On Tue, Aug 19, 2014 at 8:22 AM, Vladimir Sitnikov
<[email protected]> wrote:
>
> Do you have real life cases that require this not in semantics?
>
> In my experience, this behaviour is typically unexpected by developers.
> I admit we want a compliant implementation, however I wonder if it is worth
> tuning these kind of queries.
I've never come across a case where a developer wanted the bizarre
null-semantics of NOT IN. But as you say, it's the standard, so we
don't have a choice to change it.
I agree that we should not spend a great deal of effort optimizing
these queries.
There are cases where it is convenient to express a query using NOT IN
rather than say NOT EXISTS. If you are sure that your sub-query will
never return NULL, it's a reasonable thing to do. For example, all
departments with no female employees:
SELECT * FROM dept
WHERE deptno NOT IN (SELECT deptno FROM emp WHERE gender = 'F')
is more concise than
SELECT * FROM dept
WHERE NOT EXISTS (
SELECT 1 FROM emp
WHERE emp.deptno = dept.deptno
AND emp.gender = 'F')
and is "safe" because emp.deptno has a NOT NULL constraint.
>
> >(2) it should allow us to do decorrelation
> Can you please explain what is that?
Decorrelation is the process of converting a query that contains one
or more correlated sub-queries (i.e. sub-queries that reference
columns on a table in an enclosing query) into an equivalent query
that has no correlated sub-queries.
Queries without correlations are easier to optimize and are usually
more efficient at run time.
> > (3) it should allow us to represent cases that cannot be represented as
> > semi-join, e.g. ‘(x NOT IN subquery) IS UNKNOWN OR otherCondition'
> Can you please explain why this cannot be represented as a semi-join?
Semi-joins are a sequence of filters. They either remove a row, or do
not. Effectively, they implement two-value boolean logic, and can only
be combined using AND.
If "otherCondition", above, used a sub-query, say a NOT IN or NOT
EXISTS, the translator would have real trouble getting the right
semantics.
A technique that has been useful for all other kinds of sub-queries,
including correlated sub-queries, is what I call a "lookup" query.
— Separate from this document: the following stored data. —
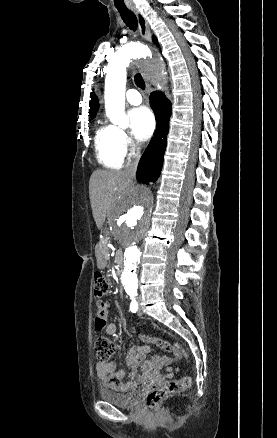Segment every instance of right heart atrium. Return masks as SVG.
Masks as SVG:
<instances>
[{"label":"right heart atrium","instance_id":"obj_1","mask_svg":"<svg viewBox=\"0 0 277 438\" xmlns=\"http://www.w3.org/2000/svg\"><path fill=\"white\" fill-rule=\"evenodd\" d=\"M118 145L124 157L134 153L137 149V144L133 141L130 135L123 130H119Z\"/></svg>","mask_w":277,"mask_h":438}]
</instances>
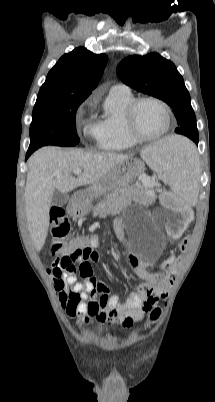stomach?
<instances>
[{
    "label": "stomach",
    "instance_id": "obj_1",
    "mask_svg": "<svg viewBox=\"0 0 215 402\" xmlns=\"http://www.w3.org/2000/svg\"><path fill=\"white\" fill-rule=\"evenodd\" d=\"M145 169L144 163L129 158L122 161L100 180L95 182L84 194L77 197L75 209L80 214H86L92 207V199L106 196L115 189L129 186Z\"/></svg>",
    "mask_w": 215,
    "mask_h": 402
}]
</instances>
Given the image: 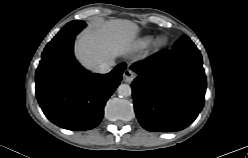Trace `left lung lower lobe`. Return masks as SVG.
<instances>
[{"label": "left lung lower lobe", "instance_id": "1", "mask_svg": "<svg viewBox=\"0 0 248 158\" xmlns=\"http://www.w3.org/2000/svg\"><path fill=\"white\" fill-rule=\"evenodd\" d=\"M136 116L146 130L179 131L189 126L204 105L206 77L195 44L182 36L171 51L131 66Z\"/></svg>", "mask_w": 248, "mask_h": 158}]
</instances>
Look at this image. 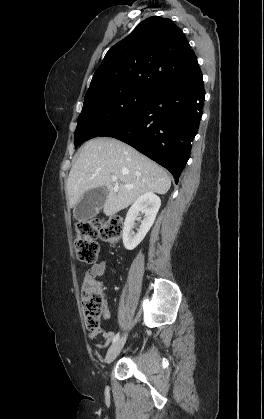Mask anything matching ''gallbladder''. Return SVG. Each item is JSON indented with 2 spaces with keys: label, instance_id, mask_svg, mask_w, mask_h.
Listing matches in <instances>:
<instances>
[{
  "label": "gallbladder",
  "instance_id": "obj_1",
  "mask_svg": "<svg viewBox=\"0 0 264 419\" xmlns=\"http://www.w3.org/2000/svg\"><path fill=\"white\" fill-rule=\"evenodd\" d=\"M107 197L104 187L90 189L83 194L74 208V217L78 221H88L95 217L103 207Z\"/></svg>",
  "mask_w": 264,
  "mask_h": 419
}]
</instances>
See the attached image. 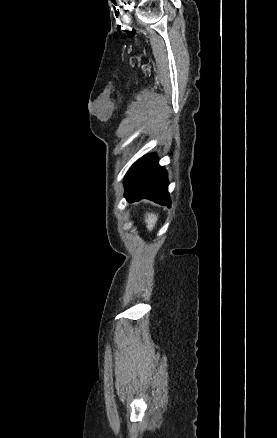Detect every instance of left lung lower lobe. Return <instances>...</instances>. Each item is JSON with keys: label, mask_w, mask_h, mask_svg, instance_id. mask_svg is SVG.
<instances>
[{"label": "left lung lower lobe", "mask_w": 277, "mask_h": 438, "mask_svg": "<svg viewBox=\"0 0 277 438\" xmlns=\"http://www.w3.org/2000/svg\"><path fill=\"white\" fill-rule=\"evenodd\" d=\"M124 185L125 198L129 202L146 198L170 207L167 173L158 165L155 154L143 156L135 162L125 176Z\"/></svg>", "instance_id": "obj_1"}]
</instances>
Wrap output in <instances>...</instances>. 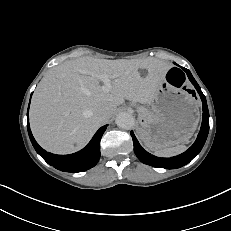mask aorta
<instances>
[{
  "mask_svg": "<svg viewBox=\"0 0 231 231\" xmlns=\"http://www.w3.org/2000/svg\"><path fill=\"white\" fill-rule=\"evenodd\" d=\"M118 127L129 130L134 126V118L129 113H119L115 120Z\"/></svg>",
  "mask_w": 231,
  "mask_h": 231,
  "instance_id": "762f6f07",
  "label": "aorta"
}]
</instances>
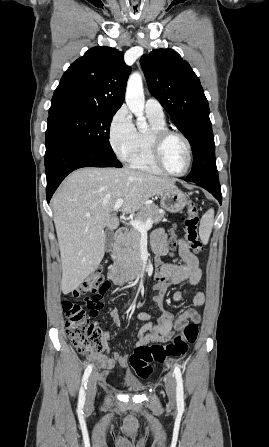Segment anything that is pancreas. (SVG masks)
I'll return each mask as SVG.
<instances>
[{"label":"pancreas","instance_id":"cf45deb5","mask_svg":"<svg viewBox=\"0 0 269 447\" xmlns=\"http://www.w3.org/2000/svg\"><path fill=\"white\" fill-rule=\"evenodd\" d=\"M159 210L160 208L156 204H147V206L140 208L138 214H136V220H141L146 224L148 218H151L153 224H159L165 216V212L159 214ZM140 239L141 231H138L135 227H131L128 233L119 237L112 253L114 263H139L141 261Z\"/></svg>","mask_w":269,"mask_h":447}]
</instances>
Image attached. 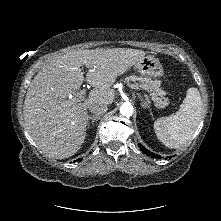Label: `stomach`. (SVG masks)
<instances>
[{
    "label": "stomach",
    "instance_id": "stomach-1",
    "mask_svg": "<svg viewBox=\"0 0 221 221\" xmlns=\"http://www.w3.org/2000/svg\"><path fill=\"white\" fill-rule=\"evenodd\" d=\"M135 69L149 78H160L164 75V69L160 61L153 56H144L136 64Z\"/></svg>",
    "mask_w": 221,
    "mask_h": 221
}]
</instances>
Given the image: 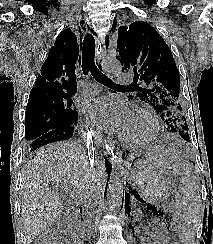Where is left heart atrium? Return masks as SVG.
<instances>
[{"instance_id":"obj_1","label":"left heart atrium","mask_w":213,"mask_h":244,"mask_svg":"<svg viewBox=\"0 0 213 244\" xmlns=\"http://www.w3.org/2000/svg\"><path fill=\"white\" fill-rule=\"evenodd\" d=\"M85 113L96 128H112L120 133L124 132L133 117L132 111L124 102L111 96L88 100Z\"/></svg>"}]
</instances>
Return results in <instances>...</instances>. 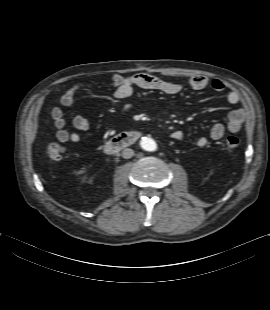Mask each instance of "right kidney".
Returning <instances> with one entry per match:
<instances>
[{
    "mask_svg": "<svg viewBox=\"0 0 270 310\" xmlns=\"http://www.w3.org/2000/svg\"><path fill=\"white\" fill-rule=\"evenodd\" d=\"M85 172V169L81 170V173H84Z\"/></svg>",
    "mask_w": 270,
    "mask_h": 310,
    "instance_id": "right-kidney-1",
    "label": "right kidney"
}]
</instances>
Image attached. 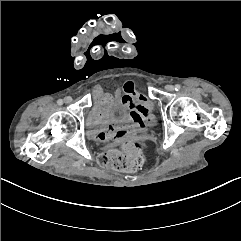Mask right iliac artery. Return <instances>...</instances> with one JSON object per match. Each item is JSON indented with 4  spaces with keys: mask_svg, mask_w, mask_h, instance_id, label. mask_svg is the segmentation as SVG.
<instances>
[{
    "mask_svg": "<svg viewBox=\"0 0 241 241\" xmlns=\"http://www.w3.org/2000/svg\"><path fill=\"white\" fill-rule=\"evenodd\" d=\"M57 104H58V105H62V104H63V100H62V99H59V100L57 101Z\"/></svg>",
    "mask_w": 241,
    "mask_h": 241,
    "instance_id": "right-iliac-artery-1",
    "label": "right iliac artery"
}]
</instances>
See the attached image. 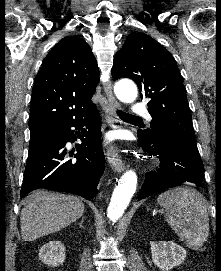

It
is a generalization of semi-join to return more than true/false.
Suppose you are translating the above NOT EXISTS query. You can
translate it to
SELECT d.*
FROM dept LEFT JOIN (
SELECT DISTINCT valgen.deptno, TRUE AS indicator
FROM (SELECT DISTINCT deptno FROM dept) AS valgen
CROSS JOIN emp
WHERE emp.deptno = valgen.deptno
AND emp.gender = 'F') AS lookup
ON dept.deptno = lookup.deptno
WHERE NOT lookup.indicator
Note that "EXISTS ..." has been converted to "lookup.indicator". This
approach can handle multiple sub-queries, 3-valued boolean logic, and
(for scalar sub-queries) other types besides boolean.
The "LEFT JOIN" combined with the "DISTINCT" ensures that joining to
the sub-query does not increase or decrease the number of rows. Any
filtering happens under the control of the WHERE clause.
I recently added [1] a rule to convert this generalized semi-join into
a regular semi-join if (a) the LEFT JOIN can be converted to INNER,
(b) the filter condition is "lookup.indicator IS TRUE", (c) the rows
from the indicator query are unique on the join columns.
I'd like to extend that rule to deal with "lookup.indicator IS NOT
TRUE", so we can have anti-semi-joins.
Julian
[1] https://issues.apache.org/jira/browse/OPTIQ-368